Modified Kinect becomes 3D scanner
Students and researchers preparing for an archaeological dig in Jordan will be packing a modified version of Microsoft’s Kinect sensor. Jürgen Schultze, a researcher at University of California, San Diego aims to turn it into a hand-held scanner for archaeological finds.
The tool is dubbed ArKinect by the team, which has worked out a way of extracting the data collected by the Kinect’s IR sensor and onboard colour cameras and turning them into a 3D model of an object.
“We are hoping that by using the Kinect we can create a mobile scanning system that is accurate enough to get fairly realistic 3D models of ancient excavation sites,” remarked Schulze.
How it works
The Kinect projects a pattern of infrared dots onto an object, which then reflect off the object and get captured by the device’s infrared sensor. The reflected dots create a 3D depth map. Nearby dots are linked together to create a triangular mesh grid of the object. The surface of each triangle in the grid is then filled in with texture and colour information from the Kinect’s colour camera. A scan is taken 10 times per second and data from thousands of scans are combined in real-time, yielding a 3D model of the object.
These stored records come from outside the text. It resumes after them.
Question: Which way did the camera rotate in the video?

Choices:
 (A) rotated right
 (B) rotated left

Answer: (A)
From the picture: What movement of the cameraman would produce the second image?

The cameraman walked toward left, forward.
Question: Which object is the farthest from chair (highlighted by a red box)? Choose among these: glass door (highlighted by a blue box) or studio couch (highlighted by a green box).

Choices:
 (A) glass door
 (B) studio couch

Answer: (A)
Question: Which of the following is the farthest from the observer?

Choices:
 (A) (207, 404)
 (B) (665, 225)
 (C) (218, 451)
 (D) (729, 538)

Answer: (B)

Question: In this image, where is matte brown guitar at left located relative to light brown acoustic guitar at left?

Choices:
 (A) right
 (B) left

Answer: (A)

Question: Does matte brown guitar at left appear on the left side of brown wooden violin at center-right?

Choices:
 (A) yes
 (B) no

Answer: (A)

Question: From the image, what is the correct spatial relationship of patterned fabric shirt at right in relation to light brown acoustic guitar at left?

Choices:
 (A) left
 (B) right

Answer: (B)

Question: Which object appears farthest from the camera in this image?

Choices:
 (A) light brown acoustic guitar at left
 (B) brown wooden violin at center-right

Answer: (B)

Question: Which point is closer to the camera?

One challenge Schulze and his team faced was spatially aligning all the scans. Because the ArKinect scans are done freehand, each scan is taken at a slightly different position and orientation.
To overcome this challenge, master’s student Daniel Tenedorio outfitted the ArKinect with a five-pronged infrared sensor attached to its top surface. The overhead video cameras track this sensor in space, thereby tagging each of the ArKinect’s scans with its exact position and orientation. This tracking makes it possible to seamlessly stitch together information from the scans, resulting in a stable 3D image.
The team is working on a tracking algorithm that incorporates smartphone sensors, such as an accelerometer, a gyroscope, and GPS (global positioning system). In combination with the existing approach for stitching scan data together, the tracking algorithm would eliminate the need to acquire position and orientation information from the overhead tracking cameras. This will then free the ArKinect completely.
A major advantage of the ArKinect is that scan progress can be assessed on a computer monitor in real time. Notes Schulze, “You can see right away what you are scanning. That allows you to find holes so that when there is occlusion, you can just move the Kinect over it and fill it in.”